Knight Frank’s NextGen Living Report includes the results of our annual Investor Survey which represents the views of 56 institutional investors active in the sector who account for£60 billion in Living assets under management in the UK.
2 minutes to read
The Living Sectors are expanding. Institutional investment across the purpose-built student accommodation, build to rent and seniors housing sectors has grown significantly in recent years. Since our first survey in 2019, more than £66 billion has been spent acquiring or funding Living Sector assets in the UK.
In 2024 alone, Living Sectors investment in the UK stood at more than £10 billion, up 2% on last year.

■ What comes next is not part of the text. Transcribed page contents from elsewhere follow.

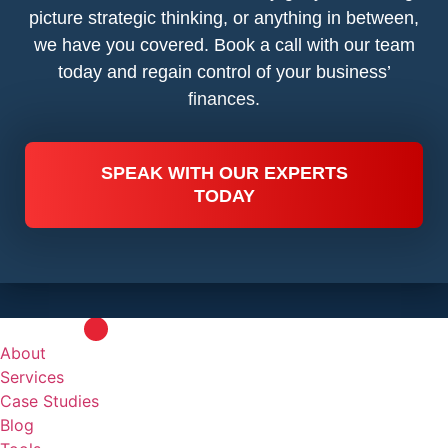
picture strategic thinking, or anything in between,
we have you covered. Book a call with our team
today and regain control of your business’
finances.
SPEAK WITH OUR EXPERTS
TODAY
About
Services
Case Studies
Blog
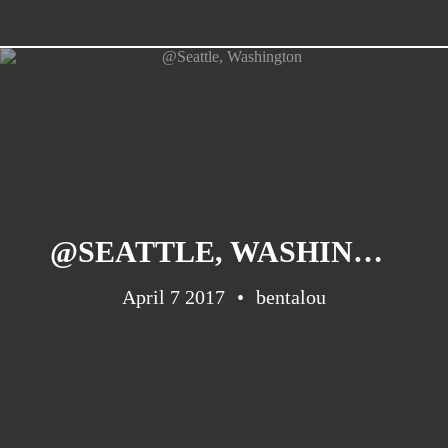
@SEATTLE, WASHINGTON
April 7 2017
bentalou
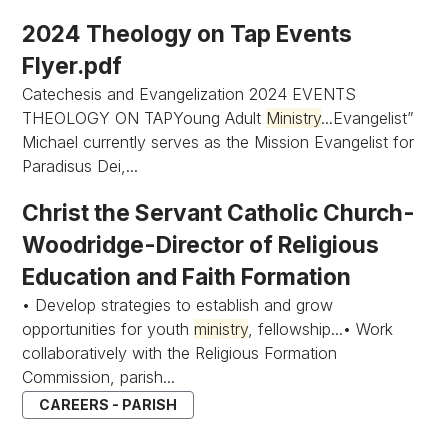
2024 Theology on Tap Events
Flyer.pdf
Catechesis and Evangelization 2024 EVENTS
THEOLOGY ON TAPYoung Adult
Ministry
...Evangelist”
Michael currently serves as the Mission Evangelist for
Paradisus Dei,...
Christ the Servant Catholic Church-
Woodridge-Director of Religious
Education and Faith Formation
• Develop strategies to establish and grow
opportunities for youth
ministry
, fellowship...• Work
collaboratively with the Religious Formation
Commission, parish...
CAREERS - PARISH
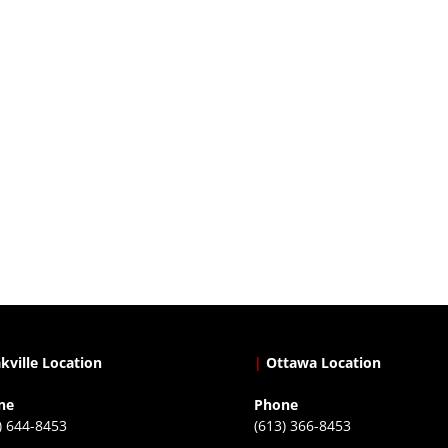
kville Location
|
Ottawa Location
ne
Phone
) 644-8453
(613) 366-8453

By now, the fundamental drivers are well established; migration, urbanisation, ageing populations, increasing numbers of international and domestic students, and lifestyle choices, are all structural tailwinds that bridge economic cycles.
Today, there are an additional 600,000 renters in the UK versus a decade ago; full-time student numbers have increased by an additional 580,000 over that same time, and nearly 1.8 million people have turned 65 at a rate of 177,000 a year.
Yet, despite the supportive drivers, there are important nuances that investors need to consider. The big question for existing and future strategies is how best to adapt to the changing pressures in the market.
Our survey, now in its fifth year, provides unique perspectives into the opinions and preferences of 56 leading institutional investors representing a combined £60 billion in Living Sector assets under management in the UK. The findings reveal more about what, where and how much they plan to invest over the next five years. Together, they account for around a third of the investable market.
The results confirm that the prospects for the sector remain strong, with all surveyed investors planning to increase their exposure to the sector in the coming years, including nearly a quarter who plan to more than double current investments.
These ambitions will be supported by an improving near-term macroeconomic picture. After a brief pause at the turn of last year, UK growth has generally exceeded expectations, inflation is forecast to stabilise around target levels and the Bank of England (BofE) has fired the starting gun on a new rate cutting cycle. Financing is once again accretive to returns.
However, short-term volatility remains, particularly given the large tax and spend programme announced in the Budget, and there are challenges around planning and building regulations. But there is also a degree of certainty going into 2025 that hasn’t been present of late.
As we discuss in the report, this stability should pave the way for an acceleration of ground-up development, repurposing and value add investment and early entry opportunities into a wider range of markets. For institutional investors, the Living Sectors continue to represent a well-established opportunity to diversify, reduce volatility and support returns.